Under the union contract, the annual gap between what the university is currently willing to pay ($13.3 million) and what the departments need to provide a high quality education to their students ($21.7 million) is $8.4 million. Because of EECS/DS ASEs’ willingness to take lower wages and remissions than are guaranteed under the contract, that gap has shrunk to just $4.3 million. It is the university’s turn to make up the difference by funding instruction.
For comparison, here are a few other things the university spends money on and how many years of the instructional funding gap they could cover:
Project | Cost | EECS/DS equivalent |
Football Coach Justin Wilcox | $4.75 million (per year) | 1 year of funding gap |
UC President’s official mansion | $6.5 million | 1 year of funding gap |
Berkeley Chancellors and Vice Chancellors | $58.7 million (per year) | 14 years of funding gap |
UCPath | $942 million | 219 years of funding gap |
As a reminder, this funding gap is the difference between a world-class education and awful instructional conditions for the 25% of UC Berkeley undergraduates who graduate from EECS/DS every year. Finding the money for this in UC Berkeley’s 3 billion dollar budget should not be difficult—all it takes is 0.1% to literally save EECS/DS.
Little love for instructional support
The broader issue at UC Berkeley is that instruction is not a priority. At the end of the day, the university centrally allocates only $61.5 million per year for every GSI, tutor, reader, and lecturer—collectively called temporary academic staff, or TAS. That’s only 2–3% of the entire budget to fund the vast, vast majority of instructional hours at this university.
In response to the wages and benefits won after last year’s strike, central campus has increased the allocation for all TAS next year by $12 million. That may sound like a lot, but the university agreed to give roughly $20 million in increased wages and benefits to ASEs next year, so an increase of $12 million is wholly insufficient to cover the gap.
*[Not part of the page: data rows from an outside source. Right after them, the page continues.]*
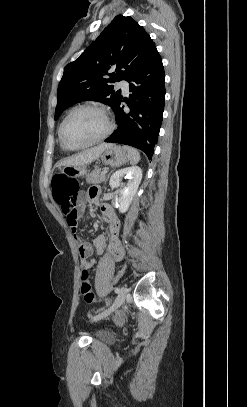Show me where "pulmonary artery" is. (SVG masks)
Here are the masks:
<instances>
[{"label": "pulmonary artery", "instance_id": "pulmonary-artery-1", "mask_svg": "<svg viewBox=\"0 0 247 407\" xmlns=\"http://www.w3.org/2000/svg\"><path fill=\"white\" fill-rule=\"evenodd\" d=\"M119 86L122 88V90H123V92L125 94H128V92H129V84H128L127 81H125V80L120 81Z\"/></svg>", "mask_w": 247, "mask_h": 407}]
</instances>
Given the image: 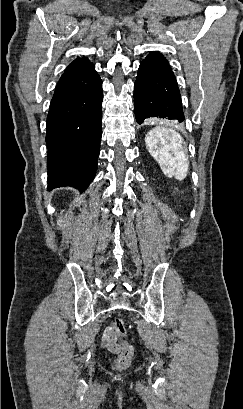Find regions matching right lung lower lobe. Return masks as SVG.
<instances>
[{
    "label": "right lung lower lobe",
    "mask_w": 243,
    "mask_h": 409,
    "mask_svg": "<svg viewBox=\"0 0 243 409\" xmlns=\"http://www.w3.org/2000/svg\"><path fill=\"white\" fill-rule=\"evenodd\" d=\"M94 65L61 76L47 116L48 190L84 191L95 177L102 136V81Z\"/></svg>",
    "instance_id": "1"
}]
</instances>
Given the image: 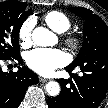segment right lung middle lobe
Here are the masks:
<instances>
[{
	"label": "right lung middle lobe",
	"instance_id": "dd1d6c3e",
	"mask_svg": "<svg viewBox=\"0 0 108 108\" xmlns=\"http://www.w3.org/2000/svg\"><path fill=\"white\" fill-rule=\"evenodd\" d=\"M30 13L26 3H0V58L10 59L19 55V31Z\"/></svg>",
	"mask_w": 108,
	"mask_h": 108
}]
</instances>
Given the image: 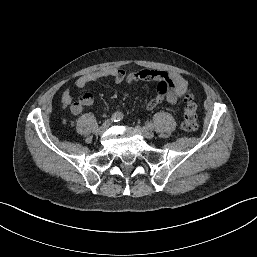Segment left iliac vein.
<instances>
[{
	"label": "left iliac vein",
	"instance_id": "1",
	"mask_svg": "<svg viewBox=\"0 0 257 257\" xmlns=\"http://www.w3.org/2000/svg\"><path fill=\"white\" fill-rule=\"evenodd\" d=\"M138 132H140L146 139H152L154 133L146 128H141L140 126L135 127Z\"/></svg>",
	"mask_w": 257,
	"mask_h": 257
}]
</instances>
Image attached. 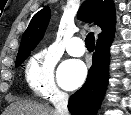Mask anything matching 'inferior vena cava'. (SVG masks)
<instances>
[{
	"mask_svg": "<svg viewBox=\"0 0 131 115\" xmlns=\"http://www.w3.org/2000/svg\"><path fill=\"white\" fill-rule=\"evenodd\" d=\"M53 105L57 115H69L68 112V95L64 92H59L53 97Z\"/></svg>",
	"mask_w": 131,
	"mask_h": 115,
	"instance_id": "602c4592",
	"label": "inferior vena cava"
}]
</instances>
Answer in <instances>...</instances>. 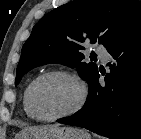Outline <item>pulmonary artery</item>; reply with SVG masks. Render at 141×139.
Returning a JSON list of instances; mask_svg holds the SVG:
<instances>
[{"label": "pulmonary artery", "instance_id": "e3ab8cb5", "mask_svg": "<svg viewBox=\"0 0 141 139\" xmlns=\"http://www.w3.org/2000/svg\"><path fill=\"white\" fill-rule=\"evenodd\" d=\"M96 52L98 53V55L100 56V58L102 59L103 62H107L109 59V54L108 52L104 49V48H97Z\"/></svg>", "mask_w": 141, "mask_h": 139}]
</instances>
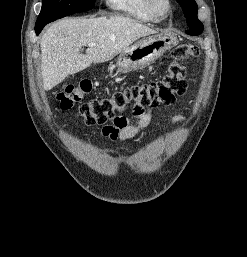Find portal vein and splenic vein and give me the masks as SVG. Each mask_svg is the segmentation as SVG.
Listing matches in <instances>:
<instances>
[{
  "instance_id": "1",
  "label": "portal vein and splenic vein",
  "mask_w": 247,
  "mask_h": 257,
  "mask_svg": "<svg viewBox=\"0 0 247 257\" xmlns=\"http://www.w3.org/2000/svg\"><path fill=\"white\" fill-rule=\"evenodd\" d=\"M95 43H89L88 46H95Z\"/></svg>"
}]
</instances>
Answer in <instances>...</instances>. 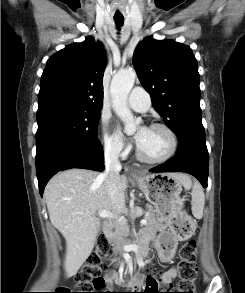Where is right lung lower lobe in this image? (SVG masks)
<instances>
[{"label":"right lung lower lobe","mask_w":245,"mask_h":293,"mask_svg":"<svg viewBox=\"0 0 245 293\" xmlns=\"http://www.w3.org/2000/svg\"><path fill=\"white\" fill-rule=\"evenodd\" d=\"M71 168L102 171L104 169L102 147L100 145L65 146L48 154L36 164L40 195L43 196L44 188L52 176L59 171Z\"/></svg>","instance_id":"obj_1"}]
</instances>
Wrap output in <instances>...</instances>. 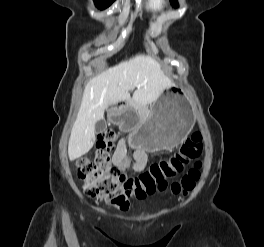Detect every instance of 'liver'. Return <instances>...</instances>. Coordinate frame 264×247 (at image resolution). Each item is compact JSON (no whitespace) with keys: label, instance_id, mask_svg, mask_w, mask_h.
<instances>
[{"label":"liver","instance_id":"liver-1","mask_svg":"<svg viewBox=\"0 0 264 247\" xmlns=\"http://www.w3.org/2000/svg\"><path fill=\"white\" fill-rule=\"evenodd\" d=\"M172 85L159 63L150 56L136 55L128 61L106 69L85 87L82 102L68 143L70 161L86 154L94 145L95 124L104 110L120 101L130 100L146 106L155 102Z\"/></svg>","mask_w":264,"mask_h":247}]
</instances>
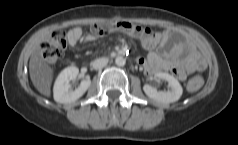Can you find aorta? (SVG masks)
<instances>
[{
  "label": "aorta",
  "mask_w": 238,
  "mask_h": 145,
  "mask_svg": "<svg viewBox=\"0 0 238 145\" xmlns=\"http://www.w3.org/2000/svg\"><path fill=\"white\" fill-rule=\"evenodd\" d=\"M125 63H126V60H125L124 57H122V56H117V57H116V59H115V64H116L117 66H124Z\"/></svg>",
  "instance_id": "obj_1"
}]
</instances>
We recognize that the university has to prioritize certain things. But it too often feels like instructors and instruction are prioritized last. As student workers on the front lines try to teach more students with less, university administrators get enormous raises, extravagant capital projects are announced, and the cost of administration ever increases:
Here are a few illustrative examples of how administrative costs at UC Berkeley have changed over the last 10 years.
Cost of UC Berkeley administration, 2010–11 vs. 2020–21
Line item | 2010–11 | 2020–21 |
Chancellors and Vice Chancellors | $27.4 million | $58.7 million |
Institution Support – Other General Administration | $16.3 million | $63.4 million |
Academic Administration | $33.3 million | $47.9 million |
We should acknowledge that this data is limited in what it can capture. The university does not provide highly itemized, transparent data on how every dollar is spent, and surely some amount of administration is important. But we are also missing a significant amount of administrative costs from the picture here.
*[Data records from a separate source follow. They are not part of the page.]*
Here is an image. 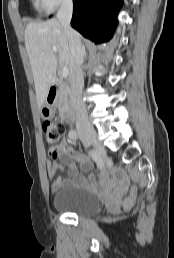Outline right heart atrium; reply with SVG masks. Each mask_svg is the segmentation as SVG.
<instances>
[{"label": "right heart atrium", "mask_w": 174, "mask_h": 258, "mask_svg": "<svg viewBox=\"0 0 174 258\" xmlns=\"http://www.w3.org/2000/svg\"><path fill=\"white\" fill-rule=\"evenodd\" d=\"M70 1L71 0H38V3L45 12L51 13L61 5L66 4Z\"/></svg>", "instance_id": "obj_1"}]
</instances>
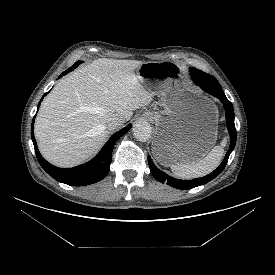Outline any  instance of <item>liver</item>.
<instances>
[{"label": "liver", "instance_id": "liver-1", "mask_svg": "<svg viewBox=\"0 0 275 275\" xmlns=\"http://www.w3.org/2000/svg\"><path fill=\"white\" fill-rule=\"evenodd\" d=\"M142 63L97 59L60 80L35 121L43 157L59 167L79 165L104 144L108 118L119 114L129 120L136 109L149 105L153 94L134 73Z\"/></svg>", "mask_w": 275, "mask_h": 275}]
</instances>
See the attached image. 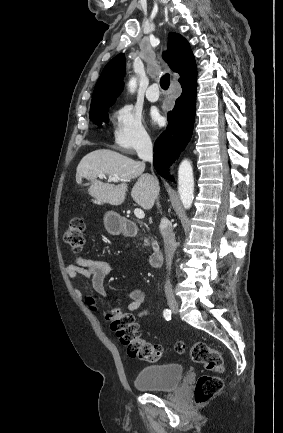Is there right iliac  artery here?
I'll return each instance as SVG.
<instances>
[{"mask_svg": "<svg viewBox=\"0 0 283 433\" xmlns=\"http://www.w3.org/2000/svg\"><path fill=\"white\" fill-rule=\"evenodd\" d=\"M163 316H164V318H165L167 321L171 320V310H170V309H165V310L163 311Z\"/></svg>", "mask_w": 283, "mask_h": 433, "instance_id": "obj_1", "label": "right iliac artery"}]
</instances>
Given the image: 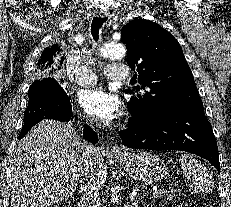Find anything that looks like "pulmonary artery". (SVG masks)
I'll return each mask as SVG.
<instances>
[{"label":"pulmonary artery","instance_id":"e3ab8cb5","mask_svg":"<svg viewBox=\"0 0 231 207\" xmlns=\"http://www.w3.org/2000/svg\"><path fill=\"white\" fill-rule=\"evenodd\" d=\"M105 75L111 80H126L130 77V70L125 65L112 64L105 68ZM96 81V74L85 66L80 67L75 76V82L80 86H91Z\"/></svg>","mask_w":231,"mask_h":207}]
</instances>
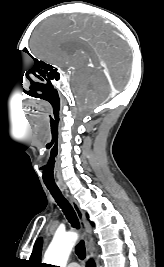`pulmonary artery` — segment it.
<instances>
[{
  "instance_id": "pulmonary-artery-1",
  "label": "pulmonary artery",
  "mask_w": 164,
  "mask_h": 267,
  "mask_svg": "<svg viewBox=\"0 0 164 267\" xmlns=\"http://www.w3.org/2000/svg\"><path fill=\"white\" fill-rule=\"evenodd\" d=\"M67 267H80V266H79L78 263H76V262H72V263L68 264Z\"/></svg>"
}]
</instances>
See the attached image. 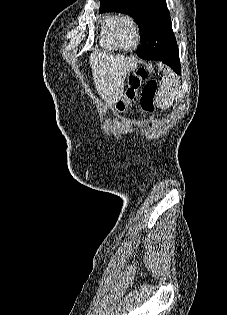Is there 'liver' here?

The increase in administrative costs illustrates that the university has been able to find the money to increase funding for its priorities, even while support from the state has been cut. Were the university to make teaching a priority, it would be able to find the money for it just as it did for the administration.
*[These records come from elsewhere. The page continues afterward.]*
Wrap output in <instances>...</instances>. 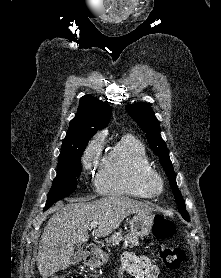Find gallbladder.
Segmentation results:
<instances>
[{"mask_svg": "<svg viewBox=\"0 0 221 278\" xmlns=\"http://www.w3.org/2000/svg\"><path fill=\"white\" fill-rule=\"evenodd\" d=\"M82 248L77 249V251L74 253V256L71 260L72 265L78 264L82 260Z\"/></svg>", "mask_w": 221, "mask_h": 278, "instance_id": "gallbladder-1", "label": "gallbladder"}]
</instances>
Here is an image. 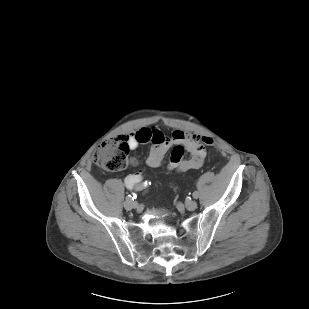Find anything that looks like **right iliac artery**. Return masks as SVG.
<instances>
[{"label": "right iliac artery", "instance_id": "right-iliac-artery-1", "mask_svg": "<svg viewBox=\"0 0 309 309\" xmlns=\"http://www.w3.org/2000/svg\"><path fill=\"white\" fill-rule=\"evenodd\" d=\"M148 184H150V183H148ZM144 188H148V187H147V186H144ZM141 193H142V191H141ZM125 198H126V200L129 201V200H131L132 197H131V195L128 194V195H126Z\"/></svg>", "mask_w": 309, "mask_h": 309}]
</instances>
If this university prioritized instruction, the instructors that perform the vast majority of instruction at the university would be allocated the most funding. Instead, we see the university allocating about as much money for every GSI, tutor, reader, and lecturer as it does for the Chancellor’s and Vice Chancellors’ offices.
If this university prioritized instruction, teaching would always be the first thing to be funded and the last thing to be cut. Instead, we see the university threatening to cut TA positions in EECS/DS by anywhere from 63% to 83%—despite the fact that UC Berkeley’s CFO said that layoffs would not be necessary.
Money can be reallocated
The university doesn’t just have the money to fund instruction—it also has the ability to move that money to fund its priorities. We know this is the case because it has repeatedly done this in the past.
When the department started hiring 8-hour TAs to deny them fee remission, it did so for budgetary reasons. However, after a grievance, they found the money to remit TAs what they were owed—some $9 million worth of damages.
Back in 2016, UC Berkeley was running a $150 million budget deficit every year. In just two years, they balanced the budget.
When UC Berkeley needed to build a new building for the college of CDSS, they found the money. An anonymous donor donated some $252 million to fund it.
Earlier this year, UC San Diego chancellor Pradeep Khosla “needed” a $500,000 raise. In just a matter of months, the university raised $13 million to fund it.
At every contract negotiation in the past 20 years, UC negotiators have said that they could not afford ASE raises. Every time, ASEs won raises, the university found the money, and the university continued to grow and improve.
The money can and must be found: our courses depend on it.